Abstracts

Hypoglycemia and Nonepiletic Events

Abstract number : 2.116
Submission category :
Year : 2000
Submission ID : 519
Source : www.aesnet.org
Presentation date : 12/2/2000 12:00:00 AM
Published date : Dec 1, 2000, 06:00 AM

Authors :
Alison M Pack, Carl W Bazil, Neurological Institute New York Presbyterian Hosp, New York, NY.
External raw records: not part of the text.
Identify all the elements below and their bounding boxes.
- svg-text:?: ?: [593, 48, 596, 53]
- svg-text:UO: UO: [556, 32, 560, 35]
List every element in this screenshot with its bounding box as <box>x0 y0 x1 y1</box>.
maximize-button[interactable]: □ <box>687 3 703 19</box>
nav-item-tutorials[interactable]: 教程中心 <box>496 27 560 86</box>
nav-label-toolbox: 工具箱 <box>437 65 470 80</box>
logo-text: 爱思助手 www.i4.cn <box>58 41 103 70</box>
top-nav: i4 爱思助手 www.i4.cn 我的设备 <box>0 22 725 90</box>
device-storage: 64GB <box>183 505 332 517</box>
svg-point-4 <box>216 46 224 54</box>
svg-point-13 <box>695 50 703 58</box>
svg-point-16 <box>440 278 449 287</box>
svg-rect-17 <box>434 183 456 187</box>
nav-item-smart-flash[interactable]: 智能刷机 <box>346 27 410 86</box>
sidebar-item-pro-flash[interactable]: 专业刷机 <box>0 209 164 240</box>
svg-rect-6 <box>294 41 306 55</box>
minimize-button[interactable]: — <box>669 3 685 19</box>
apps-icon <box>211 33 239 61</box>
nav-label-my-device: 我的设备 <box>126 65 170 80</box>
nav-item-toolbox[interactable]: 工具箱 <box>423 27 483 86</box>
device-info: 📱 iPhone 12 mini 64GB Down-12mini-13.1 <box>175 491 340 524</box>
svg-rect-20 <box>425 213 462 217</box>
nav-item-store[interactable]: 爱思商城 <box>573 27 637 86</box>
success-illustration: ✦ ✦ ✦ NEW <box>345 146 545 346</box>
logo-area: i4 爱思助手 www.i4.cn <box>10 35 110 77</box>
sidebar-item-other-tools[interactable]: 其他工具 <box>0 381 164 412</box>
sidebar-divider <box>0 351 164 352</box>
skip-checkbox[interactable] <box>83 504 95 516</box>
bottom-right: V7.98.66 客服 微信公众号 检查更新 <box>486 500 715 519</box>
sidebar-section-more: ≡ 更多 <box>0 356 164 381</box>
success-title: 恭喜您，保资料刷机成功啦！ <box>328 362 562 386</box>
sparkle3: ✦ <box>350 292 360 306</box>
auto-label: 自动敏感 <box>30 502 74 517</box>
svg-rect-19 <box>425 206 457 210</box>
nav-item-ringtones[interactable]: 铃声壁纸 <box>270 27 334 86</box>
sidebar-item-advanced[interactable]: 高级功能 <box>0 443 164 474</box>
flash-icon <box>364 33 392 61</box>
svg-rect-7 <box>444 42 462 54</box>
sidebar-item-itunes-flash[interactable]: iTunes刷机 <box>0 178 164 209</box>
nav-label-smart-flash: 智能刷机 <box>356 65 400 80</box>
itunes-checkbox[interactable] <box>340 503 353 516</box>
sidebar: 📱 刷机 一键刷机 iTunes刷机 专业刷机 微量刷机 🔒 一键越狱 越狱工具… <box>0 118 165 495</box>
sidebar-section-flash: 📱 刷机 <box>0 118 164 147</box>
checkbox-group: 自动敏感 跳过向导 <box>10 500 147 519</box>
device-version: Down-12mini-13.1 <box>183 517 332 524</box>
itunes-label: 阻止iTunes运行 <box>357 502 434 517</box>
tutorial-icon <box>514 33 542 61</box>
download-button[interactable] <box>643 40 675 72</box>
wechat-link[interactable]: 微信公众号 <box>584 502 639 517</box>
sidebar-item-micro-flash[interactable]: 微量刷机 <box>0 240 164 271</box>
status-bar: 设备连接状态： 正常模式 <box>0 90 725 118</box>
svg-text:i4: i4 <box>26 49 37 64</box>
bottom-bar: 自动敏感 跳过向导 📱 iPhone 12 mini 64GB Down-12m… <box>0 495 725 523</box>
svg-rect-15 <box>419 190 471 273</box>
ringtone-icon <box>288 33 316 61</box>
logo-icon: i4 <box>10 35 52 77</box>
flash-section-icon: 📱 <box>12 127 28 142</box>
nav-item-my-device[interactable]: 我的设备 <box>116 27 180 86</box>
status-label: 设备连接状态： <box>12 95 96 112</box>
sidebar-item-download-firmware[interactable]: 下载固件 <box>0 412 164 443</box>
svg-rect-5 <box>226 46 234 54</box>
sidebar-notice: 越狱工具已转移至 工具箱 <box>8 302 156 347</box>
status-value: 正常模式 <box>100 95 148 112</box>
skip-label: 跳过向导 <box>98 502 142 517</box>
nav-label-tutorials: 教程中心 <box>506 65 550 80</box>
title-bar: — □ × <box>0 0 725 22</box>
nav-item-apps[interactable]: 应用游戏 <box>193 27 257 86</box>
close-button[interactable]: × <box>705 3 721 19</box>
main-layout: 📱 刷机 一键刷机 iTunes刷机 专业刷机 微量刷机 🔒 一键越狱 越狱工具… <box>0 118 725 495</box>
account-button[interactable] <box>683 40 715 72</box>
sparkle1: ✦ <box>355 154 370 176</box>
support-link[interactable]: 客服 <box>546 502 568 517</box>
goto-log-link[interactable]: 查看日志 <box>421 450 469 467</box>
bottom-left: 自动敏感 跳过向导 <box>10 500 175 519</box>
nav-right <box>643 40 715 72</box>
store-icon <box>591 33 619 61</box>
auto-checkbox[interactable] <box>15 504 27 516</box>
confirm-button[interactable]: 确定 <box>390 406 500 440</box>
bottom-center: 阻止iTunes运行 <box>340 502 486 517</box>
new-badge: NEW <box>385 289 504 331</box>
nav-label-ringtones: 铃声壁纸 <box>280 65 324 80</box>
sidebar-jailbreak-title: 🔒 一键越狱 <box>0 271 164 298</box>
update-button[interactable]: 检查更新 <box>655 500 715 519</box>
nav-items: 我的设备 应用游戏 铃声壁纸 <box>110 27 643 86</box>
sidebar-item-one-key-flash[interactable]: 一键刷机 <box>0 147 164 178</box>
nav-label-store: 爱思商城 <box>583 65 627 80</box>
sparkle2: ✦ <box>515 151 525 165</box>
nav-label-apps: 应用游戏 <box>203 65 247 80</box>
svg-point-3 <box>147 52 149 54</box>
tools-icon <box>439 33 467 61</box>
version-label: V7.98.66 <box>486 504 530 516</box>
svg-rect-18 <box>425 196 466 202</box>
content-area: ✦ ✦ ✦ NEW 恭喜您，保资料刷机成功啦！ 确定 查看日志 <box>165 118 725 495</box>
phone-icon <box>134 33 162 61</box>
RATIONALE: The differential diagnosis of nonepileptic seizures is broad, and clinical descriptions can be misleading. METHODS: We present 3 patients with refractory seizures, who were diagnosed as having nonepileptic events and hypoglycemia. These cases illustrate the importance of a thorough medical work-up for atypical seizure episodes. RESULTS: Case 1: A 45-year-old woman had a history of "panic attacks" with inablilty to focus, tingling of her tongue and/or limbs, moving yellow spots, and a cold sweat. These were often associated with unresponsiveness and jerking. Initial video-EEG monitoring recorded 2 events with no EEG change. They were considered nonepileptic, most likely psychogenic in etiology. On no anticonvulsants she improved with psychotherapy and antidepressants. However, spells recurred after 6 months. Repeat video-EEG showed intermittent diffuse delta during 2 events. A glucose finger stick during the next episode was 55. Two pancreatic lesions were found and resected. Pathology confirmed the diagnosis of insulinoma, and spells resolved. Case 2: A 41-year-old man with a history of diabetes had intractable seizures with loss of consciousness and convulsions. Multiple medication trials had no effect. A single typical event and no interictal findings were recorded during video-EEG monitoring. During the event he was unresponsive, with intermittent body jerking. EEG was diffusely slow with semi-rhythmic delta. A glucose fingerstick was 38. Case 3: A 36-year-old woman with multiple medical problems, including hypoglycemia, had new onset generalized convulsions. Video-EEG monitoring recorded typical events, which were not associated with hypoglycemia. There was no electrographic correlate. These events were determined to be psychogenic in origin. CONCLUSIONS: Hypoglycemia is important in the differential diagnosis of refractory seizures. This can be caused by uncontrolled diabetes and rarely by insulinoma. Patients with known hypoglycemia, however, can have both epileptic or (in our case) other types of nonepileptic events. Electrographically, focal or widespread slowing can occur with hypoglycemia. Ictal glucose levels should be drawn in cases of suspected hypoglycemia.